The abovementioned methods for video SR are primarily designed for visible light video. Except for a lack of color, infrared videos also have characteristics of unclear texture details and unsharp edges compared to visible light videos. Therefore, the method of SR for visible light video may not work well for infrared video. In this paper, we propose an SR method for infrared video, which introduces a self-supervised structure that enables the estimation of blur kernels and generation of paired data directly from original LR infrared videos without the need for additional HR video supervision. Furthermore, it incorporates a deformable convolution network to adaptively learn motion information, allowing for a more precise capture of subtle motion variations, which circumvents complex processes and potential estimation errors associated with optical flow estimation.

The main contributions of this paper are as follows:

(1): We propose a self-supervised infrared video SR method. We estimate the potential HR infrared video only from low-quality LR infrared video data, rather than relying on datasets of high-low resolution video pairs, which are often not available in practical applications.
(2): We employ a deformable convolutional network to directly learn alignment and motion information between adjacent infrared video frames. Deformable convolution allows for local deformations to be learned for each pixel, enabling convolutional kernels to adaptively correspond to the shape and structure of the target, which can better preserve fine-grained details in the image, especially in cases of small motion displacement, as is often encountered in infrared videos.
(3): Experimental results demonstrate that this proposed method can obtain high-quality HR infrared videos and perform better than comparison methods. This proposed method can be applied in video SR of various infrared imaging systems, especially for infrared imaging systems used for weak and small target detection and recognition.

2. Proposed Method

This overall framework of the proposed infrared video SR method consists of two branches. The main branch is used for estimating the blur kernel and potential HR frames. It employs a deformable convolutional network to learn motion information between adjacent frames and align frames. The auxiliary branch utilizes auxiliary paired data, which is generated based on LR input frames, and estimates the blur kernel from the main branch to constrain the training of the deformable convolution network and the clear frame reconstruction network.

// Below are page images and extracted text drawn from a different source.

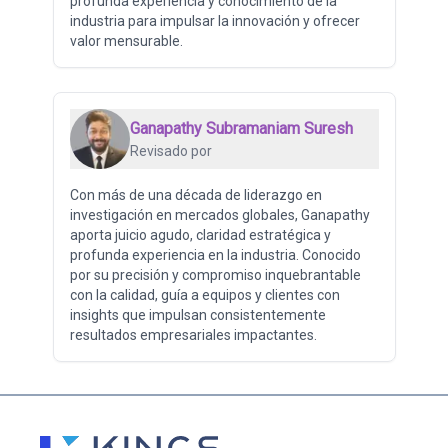
profunda experiencia y conocimiento de la
industria para impulsar la innovación y ofrecer
valor mensurable.
Ganapathy Subramaniam Suresh
Revisado por
Con más de una década de liderazgo en
investigación en mercados globales, Ganapathy
aporta juicio agudo, claridad estratégica y
profunda experiencia en la industria. Conocido
por su precisión y compromiso inquebrantable
con la calidad, guía a equipos y clientes con
insights que impulsan consistentemente
resultados empresariales impactantes.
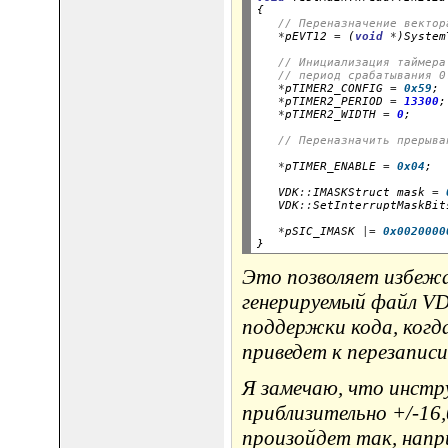
{

// Переназначение вектор
*
pEVT12 
=
 (
void
*
// Инициализация таймера
// период срабатывания 0
*
pTIMER2_CONFIG 
=
0x59
;

*
pTIMER2_PERIOD 
=
13300
;

*
pTIMER2_WIDTH 
=
0
;     
// Переназначить прерыва
*
pTIMER_ENABLE 
=
0x04
;  
   VDK
::
IMASKStruct mask 
=
   VDK
::
SetInterruptMaskBit
*
pSIC_IMASK 
|=
0x0020000
Это позволяет избеж
генерируемый файл VD
поддержки кода, когд
приведет к перезапис
Я замечаю, что инстр
приблизительно +/-16,
произойдет так, напр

As shown in Figure 1, this overall framework comprises several components, including Blur Kernel Estimation Network N_k, Deformable Convolution Alignment Network N_w (which includes Feature Extraction Network N_e), and Clear Frame Reconstruction Network N_r.

Figure 1. The overall framework of the proposed method.

2.1. Blur Kernel Estimation Network N_k

The blur kernel K_i can be estimated from the LR input frames. The blur kernel estimation network is shown in Figure 2, which is a neural network that includes Residual Channel Attention Blocks (RCAB) [] modules and fully connected layers. RCAB combines the Channel Attention (CA) mechanism with the residual concept.

Figure 2. Blur kernel estimation network N_k.

Each RCAB module maintains the same spatial resolution throughout. Specifically, it takes a feature map of shape (B,H,W,C) as input and processes it through two consecutive convolutional layers with a ReLU activation in between, followed by a CA mechanism. The CA mechanism first applies global average pooling along spatial dimensions, resulting in a tensor of shape (B,1,1,C), which captures global context for each channel. This pooled feature then passes through two

1 \times 1

convolutional layers with an intermediate ReLU and final sigmoid activation to produce channel-wise attention weights, also of shape (B,1,1,C). These weights are multiplied element-wise with the input feature map to produce an attention-modulated output (B,H,W,C), which is then added to the original input via a skip connection. As all intermediate feature maps maintain the same shape, no dimension adjustment is needed.

We clarify that in Figure 2, the skip connection is only used within the RCAB modules, where spatial dimensions remain unchanged, despite the use of pooling in the channel attention branch. The global average pooling only operates on spatial dimensions and compresses the feature map to (1,1) per channel without altering the feature dimensions required for residual addition. Therefore, all skip connections operate between tensors of identical shapes, ensuring compatibility throughout the network.

The blur kernel can be calculated by

K_{i} = N_{k} (C {L_{i - N}, \dots, L_{i}, \dots, L_{i + N}})

(1)

where N_k represents the blur kernel estimation network, {L_i_−N, …, L_i, …, L_i_+N} represents LR input frames, and C represents the concatenation operation performed sequentially.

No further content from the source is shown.